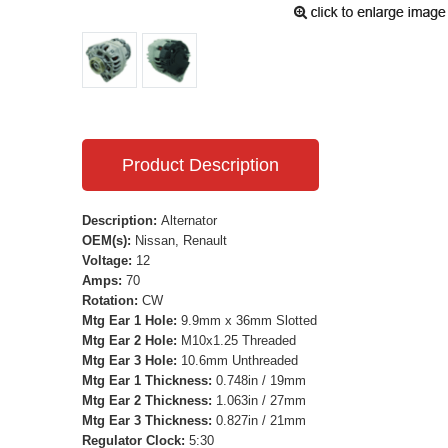
Product Description
Description:
Alternator
OEM(s):
Nissan, Renault
Voltage:
12
Amps:
70
Rotation:
CW
Mtg Ear 1 Hole:
9.9mm x 36mm Slotted
Mtg Ear 2 Hole:
M10x1.25 Threaded
Mtg Ear 3 Hole:
10.6mm Unthreaded
Mtg Ear 1 Thickness:
0.748in / 19mm
Mtg Ear 2 Thickness:
1.063in / 27mm
Mtg Ear 3 Thickness:
0.827in / 21mm
Regulator Clock:
5:30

========

== What to do ==
Here the job is to print the data above exactly, except for any pictures.

== Solution to the problem ==
Product Description
Description:
Alternator
OEM(s):
Nissan, Renault
Voltage:
12
Amps:
70
Rotation:
CW
Mtg Ear 1 Hole:
9.9mm x 36mm Slotted
Mtg Ear 2 Hole:
M10x1.25 Threaded
Mtg Ear 3 Hole:
10.6mm Unthreaded
Mtg Ear 1 Thickness:
0.748in / 19mm
Mtg Ear 2 Thickness:
1.063in / 27mm
Mtg Ear 3 Thickness:
0.827in / 21mm
Regulator Clock:
5:30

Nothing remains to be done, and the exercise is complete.